Saved data entries:
====================

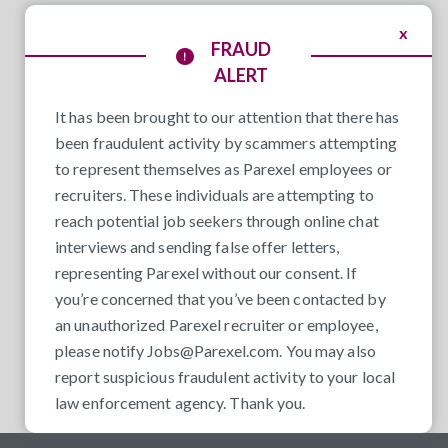
x
FRAUD
ALERT
It has been brought to our attention that there has
been fraudulent activity by scammers attempting
to represent themselves as Parexel employees or
recruiters. These individuals are attempting to
reach potential job seekers through online chat
interviews and sending false offer letters,
representing Parexel without our consent. If
you’re concerned that you’ve been contacted by
an unauthorized Parexel recruiter or employee,
please notify
Jobs@Parexel.com
. You may also
report suspicious fraudulent activity to your local
law enforcement agency. Thank you.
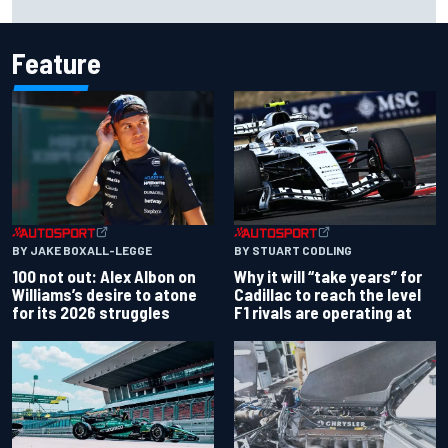
Nirei Fukuzumi victory
Feature
BY JAKE BOXALL-LEGGE
BY STUART CODLING
100 not out: Alex Albon on
Why it will “take years” for
Williams’s desire to atone
Cadillac to reach the level
for its 2026 struggles
F1 rivals are operating at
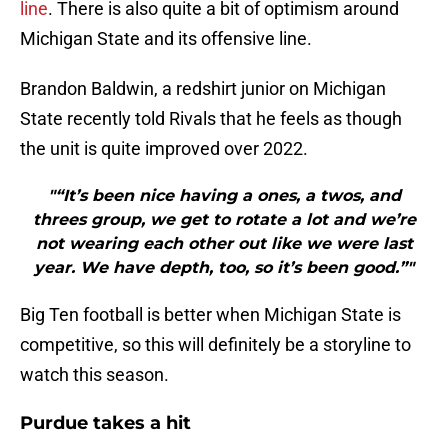
line
. There is also quite a bit of optimism around
Michigan State and its offensive line.
Brandon Baldwin, a redshirt junior on Michigan
State recently told Rivals that he feels as though
the unit is quite improved over 2022.
"“It’s been nice having a ones, a twos, and
threes group, we get to rotate a lot and we’re
not wearing each other out like we were last
year. We have depth, too, so it’s been good.”"
Big Ten football is better when Michigan State is
competitive, so this will definitely be a storyline to
watch this season.
Purdue takes a hit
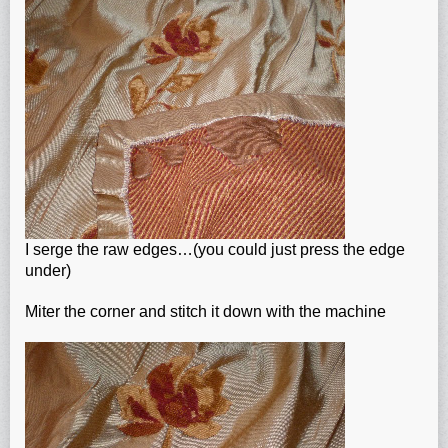
I serge the raw edges…(you could just press the edge
under)
Miter the corner and stitch it down with the machine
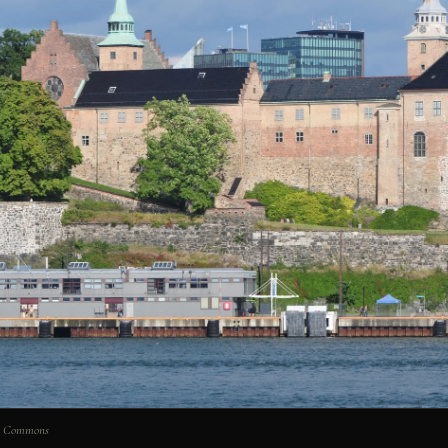
ia Commons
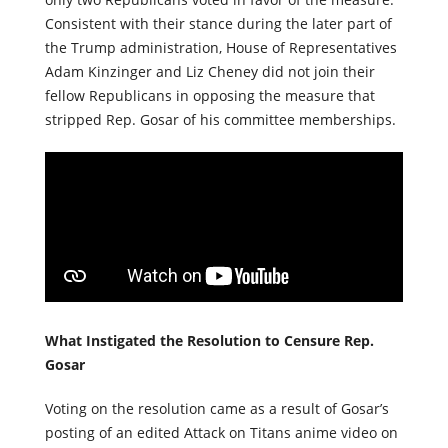
only two Republicans voted in favor of the measure.
Consistent with their stance during the later part of
the Trump administration, House of Representatives
Adam Kinzinger and Liz Cheney did not join their
fellow Republicans in opposing the measure that
stripped Rep. Gosar of his committee memberships.
What Instigated the Resolution to Censure Rep.
Gosar
Voting on the resolution came as a result of Gosar’s
posting of an edited Attack on Titans anime video on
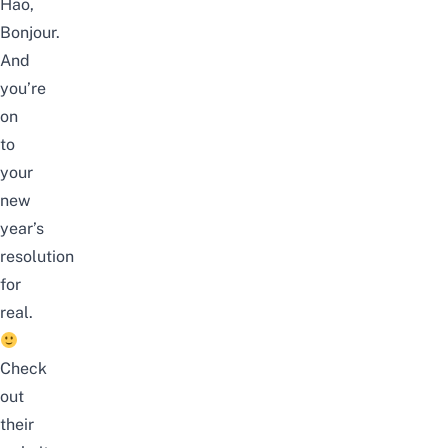
Hao,
Bonjour.
And
you’re
on
to
your
new
year’s
resolution
for
real.
Check
out
their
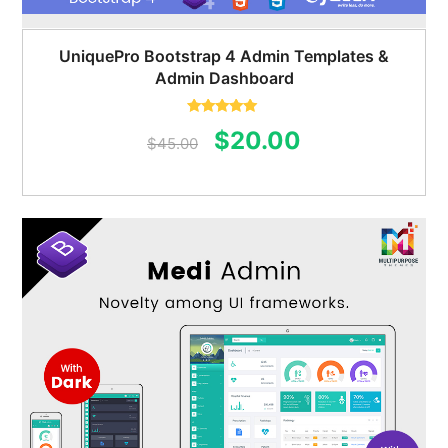
UniquePro Bootstrap 4 Admin Templates &
Admin Dashboard
Rated
5.00
Original
Current
$
20.00
out of 5
$
45.00
price
price
was:
is:
$45.00.
$20.00.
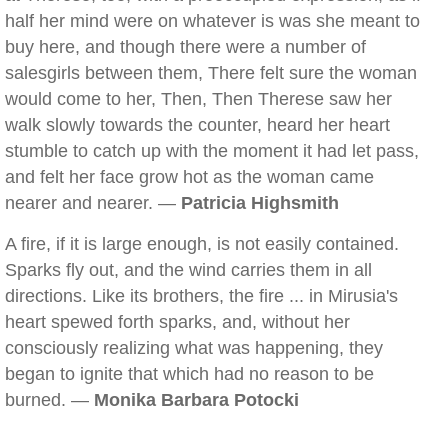
half her mind were on whatever is was she meant to
buy here, and though there were a number of
salesgirls between them, There felt sure the woman
would come to her, Then, Then Therese saw her
walk slowly towards the counter, heard her heart
stumble to catch up with the moment it had let pass,
and felt her face grow hot as the woman came
nearer and nearer. —
Patricia Highsmith
A fire, if it is large enough, is not easily contained.
Sparks fly out, and the wind carries them in all
directions. Like its brothers, the fire ... in Mirusia's
heart spewed forth sparks, and, without her
consciously realizing what was happening, they
began to ignite that which had no reason to be
burned. —
Monika Barbara Potocki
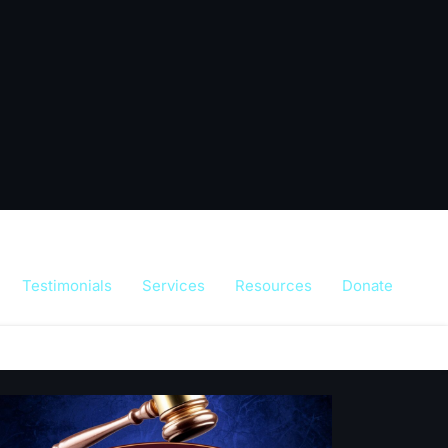
Testimonials
Services
Resources
Donate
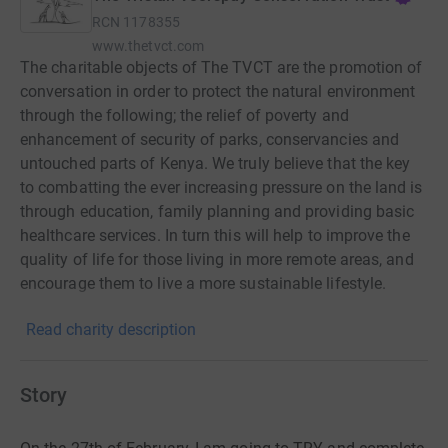
RCN
1178355
www.thetvct.com
The charitable objects of The TVCT are the promotion of
conversation in order to protect the natural environment
through the following; the relief of poverty and
enhancement of security of parks, conservancies and
untouched parts of Kenya. We truly believe that the key
to combatting the ever increasing pressure on the land is
through education, family planning and providing basic
healthcare services. In turn this will help to improve the
quality of life for those living in more remote areas, and
encourage them to live a more sustainable lifestyle.
There is no single solution to these challenges and so
Read charity description
The TVCT supports a wide range of projects in order to
make a difference. Each varying project is building block
to the preservation of Kenya’s last remaining ecosystems,
Story
shared & adored by so many.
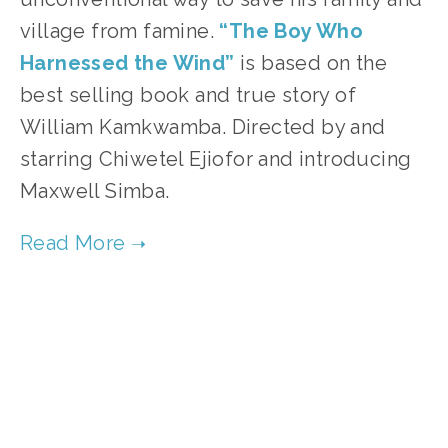
village from famine.
“The Boy Who 
Harnessed the Wind”
 is based on the 
best selling book and true story of 
William Kamkwamba. Directed by and 
starring Chiwetel Ejiofor and introducing 
Maxwell Simba. 
TAGGED:
ENERGY
,
PEOPLE
,
SOCIAL JUSTICE
,
TEENS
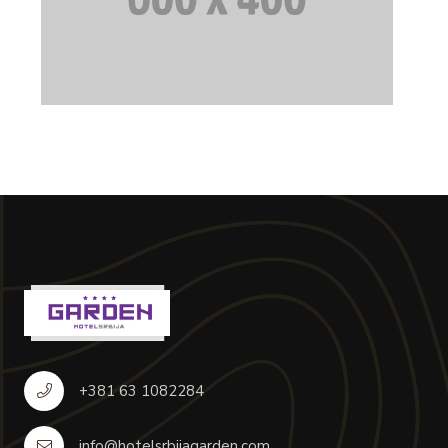
+381 63 1082284
info@hotelsrbijagarden.com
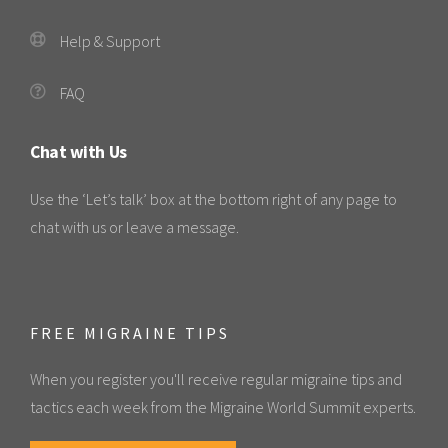
Help & Support
FAQ
Chat with Us
Use the ‘Let’s talk’ box at the bottom right of any page to
chat with us or leave a message.
FREE MIGRAINE TIPS
When you register you'll receive regular migraine tips and
tactics each week from the Migraine World Summit experts.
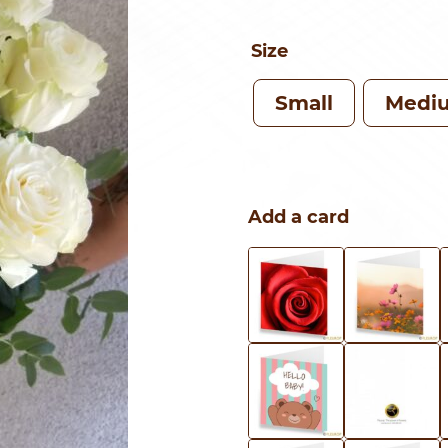
Size
Small
Medi
Add a card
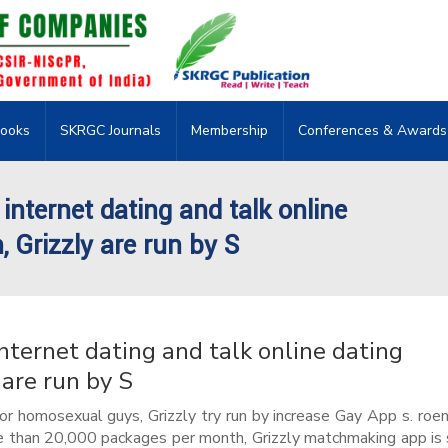
ooks
SKRGC Journals
Membership
Conferences & Awards
 internet dating and talk online
, Grizzly are run by S
internet dating and talk online dating
 are run by S
for homosexual guys, Grizzly try run by increase Gay App s. roen
 than 20,000 packages per month, Grizzly matchmaking app is 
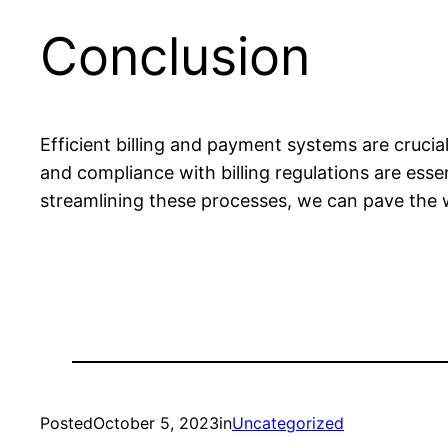
Conclusion
Efficient billing and payment systems are cruci
and compliance with billing regulations are ess
streamlining these processes, we can pave the w
Posted
October 5, 2023
in
Uncategorized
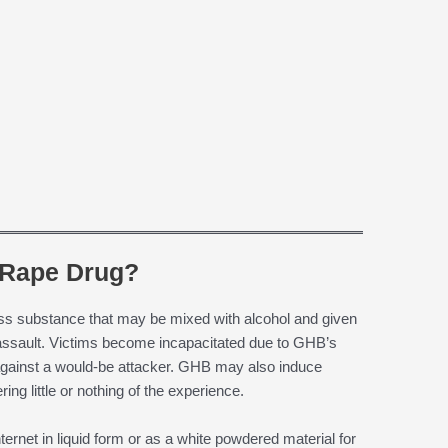
 Rape Drug?
ss substance that may be mixed with alcohol and given
l assault. Victims become incapacitated due to GHB’s
t against a would-be attacker. GHB may also induce
ng little or nothing of the experience.
ernet in liquid form or as a white powdered material for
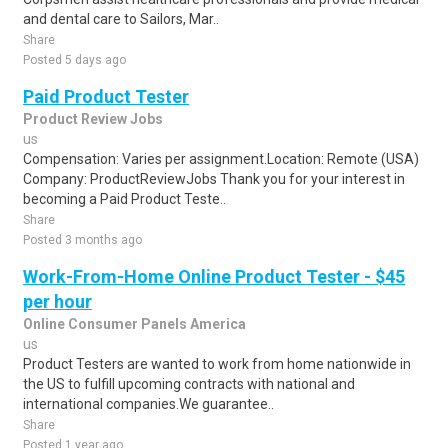
and dental care to Sailors, Mar..
Share
Posted 5 days ago
Paid Product Tester
Product Review Jobs
us
Compensation: Varies per assignment.Location: Remote (USA)
Company: ProductReviewJobs Thank you for your interest in
becoming a Paid Product Teste..
Share
Posted 3 months ago
Work-From-Home Online Product Tester - $45
per hour
Online Consumer Panels America
us
Product Testers are wanted to work from home nationwide in
the US to fulfill upcoming contracts with national and
international companies.We guarantee..
Share
Posted 1 year ago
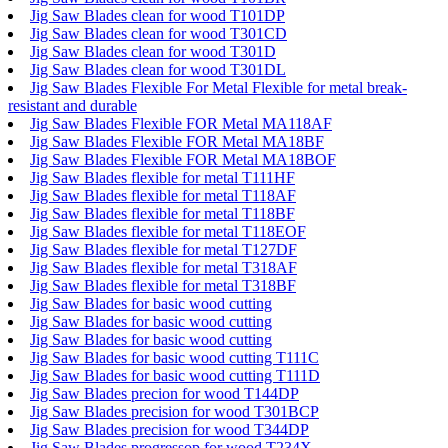
Jig Saw Blades clean for wood T101DP
Jig Saw Blades clean for wood T301CD
Jig Saw Blades clean for wood T301D
Jig Saw Blades clean for wood T301DL
Jig Saw Blades Flexible For Metal Flexible for metal break-
resistant and durable
Jig Saw Blades Flexible FOR Metal MA118AF
Jig Saw Blades Flexible FOR Metal MA18BF
Jig Saw Blades Flexible FOR Metal MA18BOF
Jig Saw Blades flexible for metal T111HF
Jig Saw Blades flexible for metal T118AF
Jig Saw Blades flexible for metal T118BF
Jig Saw Blades flexible for metal T118EOF
Jig Saw Blades flexible for metal T127DF
Jig Saw Blades flexible for metal T318AF
Jig Saw Blades flexible for metal T318BF
Jig Saw Blades for basic wood cutting
Jig Saw Blades for basic wood cutting
Jig Saw Blades for basic wood cutting
Jig Saw Blades for basic wood cutting T111C
Jig Saw Blades for basic wood cutting T111D
Jig Saw Blades precion for wood T144DP
Jig Saw Blades precision for wood T301BCP
Jig Saw Blades precision for wood T344DP
Jig Saw Blades progressop for wood T234X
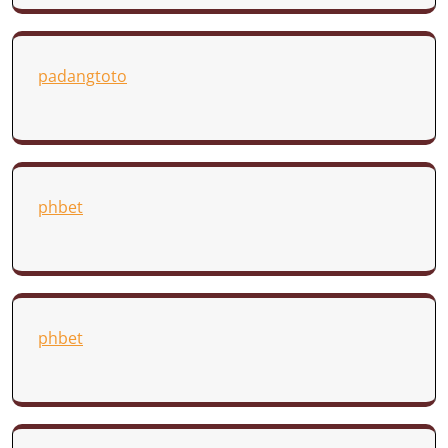
padangtoto
phbet
phbet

====================

* [Your objective]:
Once the pictures are set aside, output all of the data above verbatim.

* [Answer section]:
x
FRAUD
ALERT
It has been brought to our attention that there has
been fraudulent activity by scammers attempting
to represent themselves as Parexel employees or
recruiters. These individuals are attempting to
reach potential job seekers through online chat
interviews and sending false offer letters,
representing Parexel without our consent. If
you’re concerned that you’ve been contacted by
an unauthorized Parexel recruiter or employee,
please notify
Jobs@Parexel.com
. You may also
report suspicious fraudulent activity to your local
law enforcement agency. Thank you.
Nirei Fukuzumi victory
Feature
BY JAKE BOXALL-LEGGE
BY STUART CODLING
100 not out: Alex Albon on
Why it will “take years” for
Williams’s desire to atone
Cadillac to reach the level
for its 2026 struggles
F1 rivals are operating at
line
. There is also quite a bit of optimism around
Michigan State and its offensive line.
Brandon Baldwin, a redshirt junior on Michigan
State recently told Rivals that he feels as though
the unit is quite improved over 2022.
"“It’s been nice having a ones, a twos, and
threes group, we get to rotate a lot and we’re
not wearing each other out like we were last
year. We have depth, too, so it’s been good.”"
Big Ten football is better when Michigan State is
competitive, so this will definitely be a storyline to
watch this season.
Purdue takes a hit
I serge the raw edges…(you could just press the edge
under)
Miter the corner and stitch it down with the machine
ia Commons
only two Republicans voted in favor of the measure.
Consistent with their stance during the later part of
the Trump administration, House of Representatives
Adam Kinzinger and Liz Cheney did not join their
fellow Republicans in opposing the measure that
stripped Rep. Gosar of his committee memberships.
What Instigated the Resolution to Censure Rep.
Gosar
Voting on the resolution came as a result of Gosar’s
posting of an edited Attack on Titans anime video on
Hao,
Bonjour.
And
you’re
on
to
your
new
year’s
resolution
for
real.
Check
out
their
UniquePro Bootstrap 4 Admin Templates &
Admin Dashboard
Rated
5.00
Original
Current
$
20.00
out of 5
$
45.00
price
price
was:
is:
$45.00.
$20.00.
half her mind were on whatever is was she meant to
buy here, and though there were a number of
salesgirls between them, There felt sure the woman
would come to her, Then, Then Therese saw her
walk slowly towards the counter, heard her heart
stumble to catch up with the moment it had let pass,
and felt her face grow hot as the woman came
nearer and nearer. —
Patricia Highsmith
A fire, if it is large enough, is not easily contained.
Sparks fly out, and the wind carries them in all
directions. Like its brothers, the fire ... in Mirusia's
heart spewed forth sparks, and, without her
consciously realizing what was happening, they
began to ignite that which had no reason to be
burned. —
Monika Barbara Potocki
Testimonials
Services
Resources
Donate
RCN
1178355
www.thetvct.com
The charitable objects of The TVCT are the promotion of
conversation in order to protect the natural environment
through the following; the relief of poverty and
enhancement of security of parks, conservancies and
untouched parts of Kenya. We truly believe that the key
to combatting the ever increasing pressure on the land is
through education, family planning and providing basic
healthcare services. In turn this will help to improve the
quality of life for those living in more remote areas, and
encourage them to live a more sustainable lifestyle.
There is no single solution to these challenges and so
Read charity description
The TVCT supports a wide range of projects in order to
make a difference. Each varying project is building block
to the preservation of Kenya’s last remaining ecosystems,
Story
shared & adored by so many.
village from famine.
“The Boy Who 
Harnessed the Wind”
 is based on the 
best selling book and true story of 
William Kamkwamba. Directed by and 
starring Chiwetel Ejiofor and introducing 
Maxwell Simba. 
TAGGED:
ENERGY
,
PEOPLE
,
SOCIAL JUSTICE
,
TEENS
+381 63 1082284
info@hotelsrbijagarden.com
Help & Support
FAQ
Chat with Us
Use the ‘Let’s talk’ box at the bottom right of any page to
chat with us or leave a message.
FREE MIGRAINE TIPS
When you register you'll receive regular migraine tips and
tactics each week from the Migraine World Summit experts.
Size
Small
Medi
Add a card
ooks
SKRGC Journals
Membership
Conferences & Awards
 internet dating and talk online
, Grizzly are run by S
internet dating and talk online dating
 are run by S
for homosexual guys, Grizzly try run by increase Gay App s. roen
 than 20,000 packages per month, Grizzly matchmaking app is 
Conclusion
Efficient billing and payment systems are cruci
and compliance with billing regulations are ess
streamlining these processes, we can pave the w
Posted
October 5, 2023
in
Uncategorized
 Rape Drug?
ss substance that may be mixed with alcohol and given
l assault. Victims become incapacitated due to GHB’s
t against a would-be attacker. GHB may also induce
ng little or nothing of the experience.
ernet in liquid form or as a white powdered material for
and dental care to Sailors, Mar..
Share
Posted 5 days ago
Paid Product Tester
Product Review Jobs
us
Compensation: Varies per assignment.Location: Remote (USA)
Company: ProductReviewJobs Thank you for your interest in
becoming a Paid Product Teste..
Share
Posted 3 months ago
Work-From-Home Online Product Tester - $45
per hour
Online Consumer Panels America
us
Product Testers are wanted to work from home nationwide in
the US to fulfill upcoming contracts with national and
international companies.We guarantee..
Share
Posted 1 year ago
Jig Saw Blades clean for wood T101DP
Jig Saw Blades clean for wood T301CD
Jig Saw Blades clean for wood T301D
Jig Saw Blades clean for wood T301DL
Jig Saw Blades Flexible For Metal Flexible for metal break-
resistant and durable
Jig Saw Blades Flexible FOR Metal MA118AF
Jig Saw Blades Flexible FOR Metal MA18BF
Jig Saw Blades Flexible FOR Metal MA18BOF
Jig Saw Blades flexible for metal T111HF
Jig Saw Blades flexible for metal T118AF
Jig Saw Blades flexible for metal T118BF
Jig Saw Blades flexible for metal T118EOF
Jig Saw Blades flexible for metal T127DF
Jig Saw Blades flexible for metal T318AF
Jig Saw Blades flexible for metal T318BF
Jig Saw Blades for basic wood cutting
Jig Saw Blades for basic wood cutting
Jig Saw Blades for basic wood cutting
Jig Saw Blades for basic wood cutting T111C
Jig Saw Blades for basic wood cutting T111D
Jig Saw Blades precion for wood T144DP
Jig Saw Blades precision for wood T301BCP
Jig Saw Blades precision for wood T344DP
Jig Saw Blades progressop for wood T234X
padangtoto
phbet
phbet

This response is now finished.